Eu sempre quis, desde que entendi o que era, ser xamã. Curar as pessoas, vê-las crescendo, ajudar no delicado tropegar a humanidade a se tornar melhor do que é.
É engraçado eu falando nisso, porque quem me conhece sabe muito bem que sou uma pessoa carente, chego inclusive a ser chato. Tenho crises de ansiedade cada vez maiores. Tenho os meus problemas e meus diálogos internos viram, muitas vezes, brigas louquérrimas. Mas até onde eu sei, a maioria dos psicólogos também tem essas dificuldades, e por causa delas, são melhores no que fazem. O pior psicólogo que conheci tinha consultório em Ipanema, e problema interno nenhum. Julgava os seus pacientes e a família deles. Dirigia as consultas como o Shermann dirige o Zorra Total e isso não é cura. Nada contra o cara da Globo não, mas ele não está lá pra curar porra nenhuma, certo? Meu ponto é esse.
Outra coisa interessante, tem algumas profissões que são, abnegadamente, servis.
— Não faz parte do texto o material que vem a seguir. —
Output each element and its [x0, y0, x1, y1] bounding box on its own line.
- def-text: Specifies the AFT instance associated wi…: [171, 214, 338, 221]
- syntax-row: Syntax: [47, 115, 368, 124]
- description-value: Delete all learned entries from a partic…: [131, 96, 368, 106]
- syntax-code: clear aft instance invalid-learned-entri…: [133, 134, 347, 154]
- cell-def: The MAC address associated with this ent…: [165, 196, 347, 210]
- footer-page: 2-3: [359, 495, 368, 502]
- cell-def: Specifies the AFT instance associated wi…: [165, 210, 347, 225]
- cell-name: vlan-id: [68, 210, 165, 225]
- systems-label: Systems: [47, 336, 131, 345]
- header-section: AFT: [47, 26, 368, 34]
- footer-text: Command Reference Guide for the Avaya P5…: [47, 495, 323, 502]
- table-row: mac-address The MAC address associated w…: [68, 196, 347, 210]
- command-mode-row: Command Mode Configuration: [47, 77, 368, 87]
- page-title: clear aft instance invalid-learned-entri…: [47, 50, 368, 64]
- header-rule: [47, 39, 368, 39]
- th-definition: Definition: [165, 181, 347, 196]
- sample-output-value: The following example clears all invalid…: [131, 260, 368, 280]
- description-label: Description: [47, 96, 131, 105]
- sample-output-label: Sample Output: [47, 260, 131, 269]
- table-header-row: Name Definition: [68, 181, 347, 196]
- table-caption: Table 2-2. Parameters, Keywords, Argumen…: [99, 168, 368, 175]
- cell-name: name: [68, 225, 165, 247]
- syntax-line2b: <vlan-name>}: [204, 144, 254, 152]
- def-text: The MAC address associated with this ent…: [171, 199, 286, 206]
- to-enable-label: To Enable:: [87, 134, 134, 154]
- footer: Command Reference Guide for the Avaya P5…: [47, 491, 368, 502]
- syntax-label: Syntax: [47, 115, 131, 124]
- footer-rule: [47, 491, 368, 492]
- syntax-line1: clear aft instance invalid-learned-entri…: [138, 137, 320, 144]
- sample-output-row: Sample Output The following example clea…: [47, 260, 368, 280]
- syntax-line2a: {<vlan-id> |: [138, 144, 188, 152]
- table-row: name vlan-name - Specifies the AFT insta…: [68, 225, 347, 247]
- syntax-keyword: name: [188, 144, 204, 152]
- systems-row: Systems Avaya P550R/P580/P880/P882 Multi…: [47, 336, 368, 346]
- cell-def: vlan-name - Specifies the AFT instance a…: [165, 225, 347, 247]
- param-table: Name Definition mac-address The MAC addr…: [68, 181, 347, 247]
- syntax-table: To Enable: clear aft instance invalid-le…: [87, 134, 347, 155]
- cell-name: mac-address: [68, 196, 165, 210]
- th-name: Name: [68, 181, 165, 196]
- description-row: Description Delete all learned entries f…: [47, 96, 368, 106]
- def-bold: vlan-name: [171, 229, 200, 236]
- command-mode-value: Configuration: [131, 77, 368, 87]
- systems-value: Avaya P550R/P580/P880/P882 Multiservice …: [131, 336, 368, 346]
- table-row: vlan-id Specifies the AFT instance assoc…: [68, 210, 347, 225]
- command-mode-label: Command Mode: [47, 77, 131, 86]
Você pode imaginar um cabeleireiro bem de vida, mas não a tal ponto que tenha um palácio. Um diretor de tv que tenha menos que um carro e um imóvel na Zona Sul do Rio, ou seu equivalente em outros estados, não faz sentido. São conceitos que a nossa sociedade nos oferece. Danili Gentilli, de quem não tenho tanta simpatia assim, outro dia desses lascou uma verdade na cara dos outros. Ele já deve ter repetido isso várias vezes, mas eu digo de novo porque a gente ouve mas não escuta. Faz a piada de loura, tudo bem porque loura não é raça nem credo, é uma cor de cabelo. Podemos rir da piada. Outra piada que ele faz, compara um negro a um macaco. Ri quem quer, paga o ingresso pro show dele quem quer, endossa a piada dele quem quer. Se ninguém achasse graça, ele ia procurar outra coisa pra fazer piada, mas ele disse uma coisa interessante. A defesa dele foi que, não sendo político, não sendo jornalista, não sendo filósofo, sociólogo, ele fala a merda que ele quiser, porque ele é comediante.
Gente, é verdade. Quem vai segurar o cara é a bilheteria. Eu não preciso me unir a nada pra acabar com ele. Se ele decidiu ser comediante, é premissa do trabalho dele fazer piadas das quais o público ria, ou então ele morre de fome. Assim como a premissa do padeiro é fazer um pão minimamente comível, senão a outra padaria acaba com ele.
Parece que eu mudei de assunto? Não. É que daqui a pouco vou completar quarenta verões, e realizei muitas coisas importantes pra mim na minha vida, mas não cheguei ainda no meu potencial de servir a sociedade. E não sei se quero, ainda, servir como xamã. Acho que não. Acho que eu comecei a ver tudo com olhos de velho, no sentido de pessoa cansada da vida.
Meio cedo, eu sei, de repente é uma fase. Tomara. Mas veja, eu vi a Dercy Gonçalves ser ela mesma. Vi Rita Lee, Renato Russo, Cazuza, Clodovil, Zé do Caixão, Hebe Camargo, Washington Olivetto, Sérgio Porto, Brizola que fosse. Para cada nome que eu cito, dez ou cem me fogem à memória. E por alguma razão, desde que eu escutei do REM a música It's the end of the world, eu comecei a ter esse sentimento mesmo: as coisas pararam de me ofender diretamente e passaram a me parecer alheias. Como se meu mundo, o que eu me preparei pra viver, tivesse simplesmente acabado, e eu fosse uma visita no mundo dos outros.
Vai daí, portanto, que não me sinto muito mais à vontade para o papel de xamã. Não tenho um molde para oferecer, uma linha para ajudar a manter. Antigamente eu prestava atenção nos carros com farol desnecessariamente aceso, e avisava aos motoristas, pra poder economizar um tiquinho de bateria do consumo geral, e com isso ajudar um nadinha o meio ambiente. Hoje, sinceramente, fico tentando imaginar pra que lado o mautorista vai virar, porque ninguém sabe o que é usar uma seta.
Então, aquele abraço, obrigado e desculpe, parei de me sentir capaz de ajudar. Pelo menos vou me retirar, honestamente, deste patamar da minha vida.